**Work request**
Only one stretch of the records below should be repeated. It starts with the line containing "gousses d’ail" and goes on through the line containing "Coriandre fraîche", exactly as written.

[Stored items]
------------------------------------------------------------

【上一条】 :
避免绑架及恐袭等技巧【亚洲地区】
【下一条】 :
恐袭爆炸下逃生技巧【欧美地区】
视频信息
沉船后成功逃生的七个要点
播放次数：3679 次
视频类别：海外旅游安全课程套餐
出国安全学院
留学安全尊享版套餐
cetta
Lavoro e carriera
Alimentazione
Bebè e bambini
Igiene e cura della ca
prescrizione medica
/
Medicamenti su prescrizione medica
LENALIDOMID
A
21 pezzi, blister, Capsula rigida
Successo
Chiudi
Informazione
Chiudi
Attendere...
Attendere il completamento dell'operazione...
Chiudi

------------------------------------------------------------

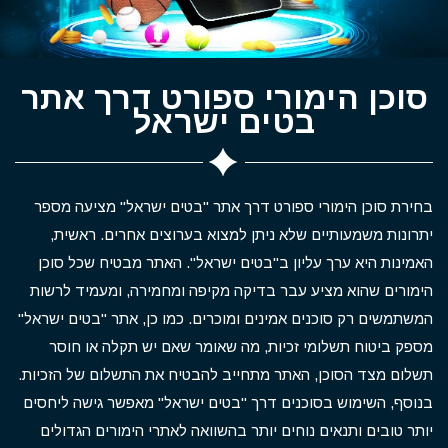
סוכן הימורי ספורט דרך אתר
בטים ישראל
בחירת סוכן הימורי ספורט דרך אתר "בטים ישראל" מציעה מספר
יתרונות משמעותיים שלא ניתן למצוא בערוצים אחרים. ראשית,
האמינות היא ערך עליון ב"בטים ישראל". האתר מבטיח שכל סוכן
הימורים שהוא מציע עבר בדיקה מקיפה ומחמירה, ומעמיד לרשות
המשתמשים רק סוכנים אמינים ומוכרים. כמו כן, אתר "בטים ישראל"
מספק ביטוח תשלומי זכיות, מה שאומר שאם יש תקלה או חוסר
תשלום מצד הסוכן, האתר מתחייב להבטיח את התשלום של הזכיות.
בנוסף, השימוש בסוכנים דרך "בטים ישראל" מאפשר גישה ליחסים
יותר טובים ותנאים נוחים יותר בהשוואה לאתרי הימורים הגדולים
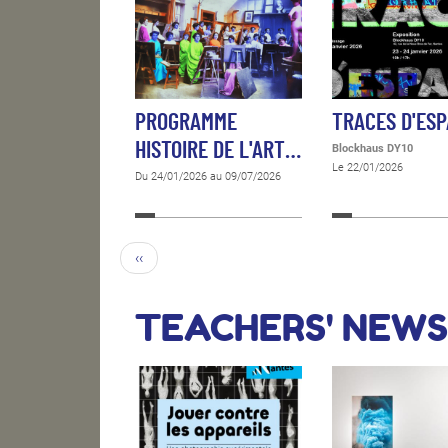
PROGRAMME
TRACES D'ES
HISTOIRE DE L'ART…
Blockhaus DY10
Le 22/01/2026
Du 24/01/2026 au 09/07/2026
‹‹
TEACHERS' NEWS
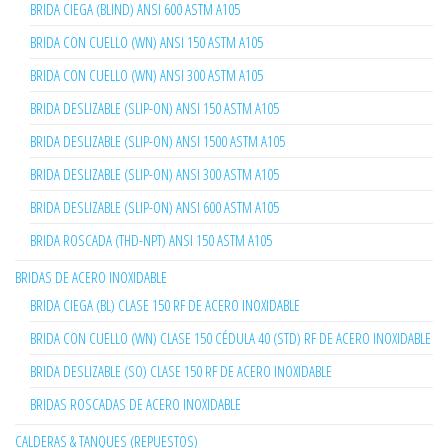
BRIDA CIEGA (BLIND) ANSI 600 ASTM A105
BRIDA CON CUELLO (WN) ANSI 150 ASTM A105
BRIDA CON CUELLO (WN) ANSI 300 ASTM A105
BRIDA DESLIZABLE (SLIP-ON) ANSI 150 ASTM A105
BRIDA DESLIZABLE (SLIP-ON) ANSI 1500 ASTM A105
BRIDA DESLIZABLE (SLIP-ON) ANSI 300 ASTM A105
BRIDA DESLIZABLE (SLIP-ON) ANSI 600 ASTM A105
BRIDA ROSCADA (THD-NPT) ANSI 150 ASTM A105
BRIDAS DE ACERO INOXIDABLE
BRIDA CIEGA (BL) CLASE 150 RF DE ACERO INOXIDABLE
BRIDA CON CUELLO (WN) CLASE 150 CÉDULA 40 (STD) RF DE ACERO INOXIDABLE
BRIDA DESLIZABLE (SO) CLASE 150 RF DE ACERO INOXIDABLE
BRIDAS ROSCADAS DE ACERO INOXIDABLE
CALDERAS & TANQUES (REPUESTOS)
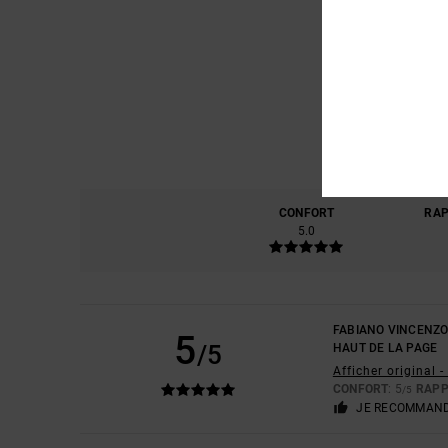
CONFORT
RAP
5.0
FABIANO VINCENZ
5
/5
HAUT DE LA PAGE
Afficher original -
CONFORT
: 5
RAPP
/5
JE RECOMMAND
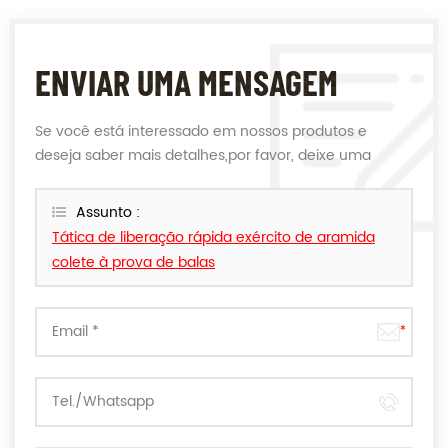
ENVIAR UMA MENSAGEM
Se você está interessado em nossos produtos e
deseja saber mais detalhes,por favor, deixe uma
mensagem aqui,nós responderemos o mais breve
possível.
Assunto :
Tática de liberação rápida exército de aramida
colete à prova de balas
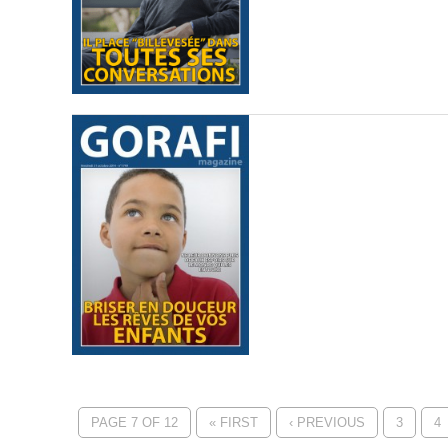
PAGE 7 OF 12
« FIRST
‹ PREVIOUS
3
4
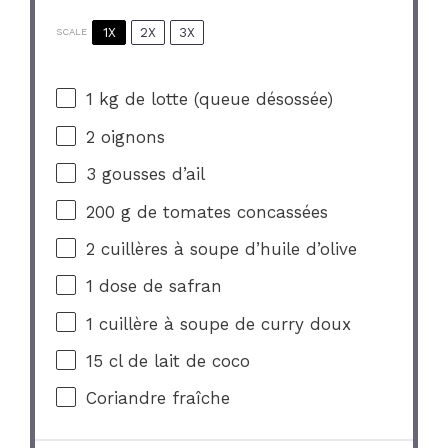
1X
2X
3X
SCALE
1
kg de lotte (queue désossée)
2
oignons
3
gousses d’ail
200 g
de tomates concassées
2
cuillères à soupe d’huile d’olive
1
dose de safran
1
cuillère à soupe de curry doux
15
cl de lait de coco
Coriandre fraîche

------------------------------------------------------------

**Completed exercise**
gousses d’ail
200 g
de tomates concassées
2
cuillères à soupe d’huile d’olive
1
dose de safran
1
cuillère à soupe de curry doux
15
cl de lait de coco
Coriandre fraîche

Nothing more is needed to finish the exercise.